EXERCISE DIRECTIONS
Would you repeat every entry below word for word but drop the images?

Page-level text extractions
· · · · ·

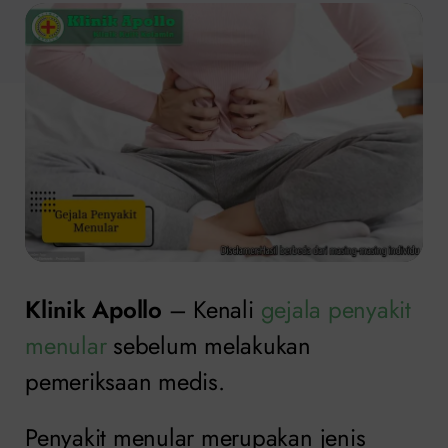
Klinik Apollo
– Kenali
gejala penyakit
menular
sebelum melakukan
pemeriksaan medis.
Penyakit menular merupakan jenis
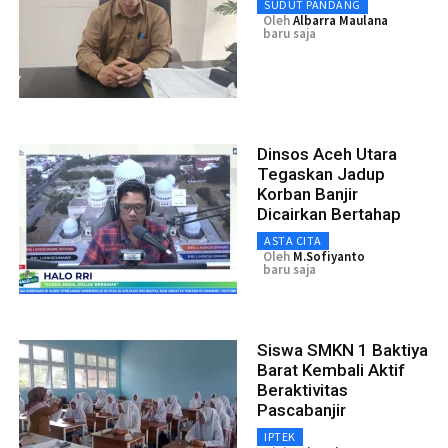
SUDUT PANDANG
Oleh
Albarra Maulana
baru saja
Dinsos Aceh Utara
Tegaskan Jadup
Korban Banjir
Dicairkan Bertahap
ASTA CITA
Oleh
M.Sofiyanto
baru saja
Siswa SMKN 1 Baktiya
Barat Kembali Aktif
Beraktivitas
Pascabanjir
IPTEK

· · · · ·

REPLY TO THE TASK
Klinik Apollo
– Kenali
gejala penyakit
menular
sebelum melakukan
pemeriksaan medis.
Penyakit menular merupakan jenis
SUDUT PANDANG
Oleh
Albarra Maulana
baru saja
Dinsos Aceh Utara
Tegaskan Jadup
Korban Banjir
Dicairkan Bertahap
ASTA CITA
Oleh
M.Sofiyanto
baru saja
Siswa SMKN 1 Baktiya
Barat Kembali Aktif
Beraktivitas
Pascabanjir
IPTEK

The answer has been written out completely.